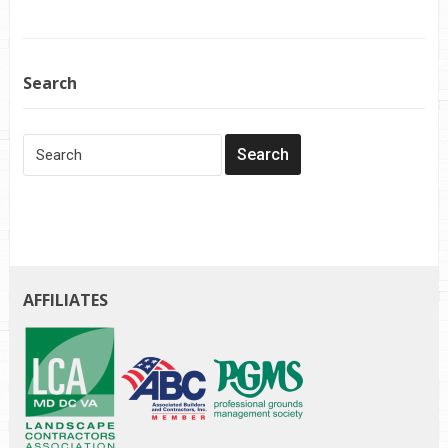
Search
AFFILIATES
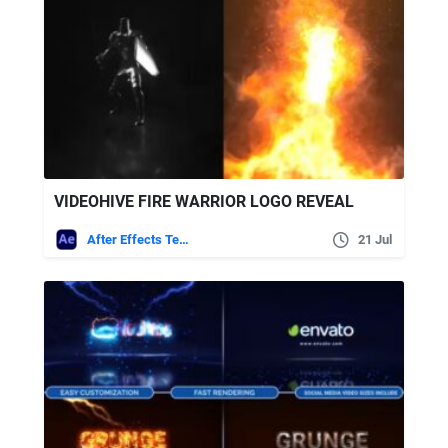
VIDEOHIVE FIRE WARRIOR LOGO REVEAL
After Effects Templates
21 Jul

○ ○ ○

Word for word, restate all of the data, but do not copy the pictures.

**The completed task:**
Search
AFFILIATES
VIDEOHIVE FIRE WARRIOR LOGO REVEAL
After Effects Templates
21 Jul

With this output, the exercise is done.